Vegetative anatomy Roots in seedlings and young plants probably without secondary thickening. Phellogen? Primary stem with vascular cylinder. Endodermis present in stem. Vessel elements with scalariform perforation plates, or absent; lateral pits scalariform, opposite, transitional, or absent (in Sarcandra vessels are absent [secondarily?] except in roots), simple and/or bordered pits. Vestured pits present in Ascarina. Imperforate tracheary xylem elements tracheids, fibre tracheids or libriform fibres (in Hedyosmum) with bordered pits, septate or non-septate. Wood rays heterocellular, uniseriate or multiseriate. Axial parenchyma apotracheal diffuse or diffuse-in-aggregates, or paratracheal vasicentric scanty, or often absent. Wood soft (storied?). Sieve tube plastids S type, with five to 20 unequally sized starch grains. Nodes 1:1–6, unilacunar with one to six leaf traces, with or without divided lateral vascular bundles, or 3:3, trilacunar with three traces; two traces arising from one central or from all leaf gaps or divided lateral; often strongly swollen (often collapsing when dry). Cortex and pith with idioblasts containing ethereal oils. Mucilage canals present in, e.g., Hedyosmum. Calciumoxalate crystals absent.
Trichomes Hairs unicellular or multicellular, uniseriate or multiseriate, or absent.
Leaves Opposite, simple, entire, connate at petiole base, in Chloranthus with conduplicate ptyxis.
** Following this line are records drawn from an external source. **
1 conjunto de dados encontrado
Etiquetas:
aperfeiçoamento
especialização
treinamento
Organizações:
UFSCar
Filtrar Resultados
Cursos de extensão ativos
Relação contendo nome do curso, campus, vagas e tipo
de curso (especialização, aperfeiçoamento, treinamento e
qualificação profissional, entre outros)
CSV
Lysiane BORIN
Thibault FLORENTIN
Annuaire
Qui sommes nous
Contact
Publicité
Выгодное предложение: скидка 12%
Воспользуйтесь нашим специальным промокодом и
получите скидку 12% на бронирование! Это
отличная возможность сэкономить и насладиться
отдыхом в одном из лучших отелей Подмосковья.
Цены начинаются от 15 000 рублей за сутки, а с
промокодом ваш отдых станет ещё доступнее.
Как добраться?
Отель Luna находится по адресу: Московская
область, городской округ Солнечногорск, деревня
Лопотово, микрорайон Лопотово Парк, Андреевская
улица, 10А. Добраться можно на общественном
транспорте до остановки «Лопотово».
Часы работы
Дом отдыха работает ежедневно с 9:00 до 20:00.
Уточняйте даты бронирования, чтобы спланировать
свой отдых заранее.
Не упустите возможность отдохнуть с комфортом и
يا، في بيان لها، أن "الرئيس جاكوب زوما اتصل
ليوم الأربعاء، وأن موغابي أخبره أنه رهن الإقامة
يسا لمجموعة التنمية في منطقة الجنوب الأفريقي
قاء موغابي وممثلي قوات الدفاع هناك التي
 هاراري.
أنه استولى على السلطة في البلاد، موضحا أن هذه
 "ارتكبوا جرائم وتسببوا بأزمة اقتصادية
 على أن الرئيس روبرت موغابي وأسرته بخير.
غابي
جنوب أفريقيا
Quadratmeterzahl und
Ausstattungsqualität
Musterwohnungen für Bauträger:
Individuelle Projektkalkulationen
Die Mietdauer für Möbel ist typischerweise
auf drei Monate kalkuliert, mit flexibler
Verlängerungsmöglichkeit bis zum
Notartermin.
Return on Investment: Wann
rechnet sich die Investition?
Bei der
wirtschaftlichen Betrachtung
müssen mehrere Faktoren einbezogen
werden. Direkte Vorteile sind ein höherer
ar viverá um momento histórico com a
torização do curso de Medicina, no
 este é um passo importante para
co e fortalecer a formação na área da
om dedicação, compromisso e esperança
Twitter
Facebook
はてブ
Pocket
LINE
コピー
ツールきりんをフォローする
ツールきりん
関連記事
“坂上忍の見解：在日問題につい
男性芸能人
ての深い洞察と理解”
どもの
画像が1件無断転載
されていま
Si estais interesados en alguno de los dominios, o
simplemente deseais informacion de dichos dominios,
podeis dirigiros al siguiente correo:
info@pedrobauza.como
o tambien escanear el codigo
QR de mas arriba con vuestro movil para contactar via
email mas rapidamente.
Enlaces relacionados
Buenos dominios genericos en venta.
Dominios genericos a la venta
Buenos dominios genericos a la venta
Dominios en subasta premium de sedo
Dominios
Stipules small, interpetiolar, usually inserted on margin of sheathingly expanded petiole bases. Petiole vascular bundles? Venation pinnate, brochidodromous, eucamptodromous or semicraspedodromous. Stomata usually laterocytic, paracytic or cyclocytic (sometimes anomocytic, actinocytic or amphicyclic). Cuticular wax crystalloids as large and small platelets or waxes absent. Mesophyll with idioblasts containing ethereal oils. Mucilaginous canals present in, e.g., Hedyosmum. Sclereids present in Hedyosmum. Leaf margin serrate or crenate; marginal teeth chloranthoid, with persistent transparent swollen hood-like structure, into which lateral veins are running, sometimes with glandular tip and hydathode, sometimes with sclerotic apex.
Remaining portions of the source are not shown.